R/convenience.R
get_differential_expression_values.Rd
Retrieves the differential expression result set(s) associated with the dataset.
To get more information about the contrasts in individual resultSets and
annotation terms associated them, use get_dataset_differential_expression_analyses()
get_differential_expression_values(
dataset = NA_character_,
resultSets = NA_integer_,
readableContrasts = FALSE,
memoised = getOption("gemma.memoised", FALSE)
)
A dataset identifier.
resultSet identifiers. If a dataset is not provided, all result sets will be downloaded. If it is provided it will only be used to ensure all result sets belong to the dataset.
If FALSE
(default), the returned columns will
use internal constrasts IDs as names. Details about the contrasts can be accessed
using get_dataset_differential_expression_analyses
. If TRUE IDs will
be replaced with human readable contrast information.

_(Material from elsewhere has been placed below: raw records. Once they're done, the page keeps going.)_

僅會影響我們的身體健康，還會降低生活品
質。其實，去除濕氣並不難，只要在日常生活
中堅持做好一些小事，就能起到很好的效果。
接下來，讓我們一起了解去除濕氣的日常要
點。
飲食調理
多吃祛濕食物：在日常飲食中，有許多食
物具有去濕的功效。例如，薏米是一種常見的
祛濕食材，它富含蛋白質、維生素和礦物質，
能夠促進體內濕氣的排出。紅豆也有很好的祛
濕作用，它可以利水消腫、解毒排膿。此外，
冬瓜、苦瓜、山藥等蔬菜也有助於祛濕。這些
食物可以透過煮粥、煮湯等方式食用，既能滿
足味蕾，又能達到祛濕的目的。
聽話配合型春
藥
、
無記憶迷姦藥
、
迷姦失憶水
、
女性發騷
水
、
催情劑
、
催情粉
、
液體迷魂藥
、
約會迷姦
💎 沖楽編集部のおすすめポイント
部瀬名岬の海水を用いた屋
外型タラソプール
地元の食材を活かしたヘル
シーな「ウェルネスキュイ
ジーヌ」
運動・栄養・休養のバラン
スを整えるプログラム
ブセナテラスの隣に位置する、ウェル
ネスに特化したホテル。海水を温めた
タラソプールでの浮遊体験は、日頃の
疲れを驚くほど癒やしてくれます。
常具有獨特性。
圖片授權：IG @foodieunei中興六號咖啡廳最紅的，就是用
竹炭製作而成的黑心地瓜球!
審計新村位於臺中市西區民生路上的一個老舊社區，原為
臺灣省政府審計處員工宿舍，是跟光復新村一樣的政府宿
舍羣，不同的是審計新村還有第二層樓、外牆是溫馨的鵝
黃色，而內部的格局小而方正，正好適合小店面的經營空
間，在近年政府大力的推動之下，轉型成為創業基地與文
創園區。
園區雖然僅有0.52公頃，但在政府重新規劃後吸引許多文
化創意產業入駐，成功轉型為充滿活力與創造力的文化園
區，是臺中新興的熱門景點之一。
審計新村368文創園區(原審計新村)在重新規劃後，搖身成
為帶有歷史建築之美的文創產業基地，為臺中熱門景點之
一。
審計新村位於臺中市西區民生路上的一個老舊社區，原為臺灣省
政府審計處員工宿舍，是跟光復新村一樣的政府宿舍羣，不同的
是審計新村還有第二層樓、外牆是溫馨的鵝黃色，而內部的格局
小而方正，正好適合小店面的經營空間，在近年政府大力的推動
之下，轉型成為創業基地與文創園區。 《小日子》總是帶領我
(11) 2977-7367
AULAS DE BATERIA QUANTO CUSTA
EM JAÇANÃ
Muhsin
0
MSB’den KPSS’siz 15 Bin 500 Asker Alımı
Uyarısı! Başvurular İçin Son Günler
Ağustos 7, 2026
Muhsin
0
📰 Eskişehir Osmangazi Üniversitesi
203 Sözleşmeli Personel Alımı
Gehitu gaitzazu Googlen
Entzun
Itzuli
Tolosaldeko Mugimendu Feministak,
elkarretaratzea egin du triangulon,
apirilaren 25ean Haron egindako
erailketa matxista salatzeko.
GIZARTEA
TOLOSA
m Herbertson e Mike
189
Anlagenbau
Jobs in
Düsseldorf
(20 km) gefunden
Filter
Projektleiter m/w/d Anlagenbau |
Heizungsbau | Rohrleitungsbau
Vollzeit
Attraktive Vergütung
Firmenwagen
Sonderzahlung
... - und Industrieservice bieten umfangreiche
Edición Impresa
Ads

Whether or not to save to cache for future calls with the
same inputs and use the result saved in cache if a result is already saved.
Doing options(gemma.memoised = TRUE)
will ensure that the cache is always
used. Use forget_gemma_memoised
to clear the cache.
A list of data tables with differential expression values per result set.
In Gemma each result set corresponds to the estimated effects associated with a single factor in the design, and each can have multiple contrasts (for each level compared to baseline). Thus a dataset with a 2x3 factorial design will have two result sets, one of which will have one contrast, and one having two contrasts.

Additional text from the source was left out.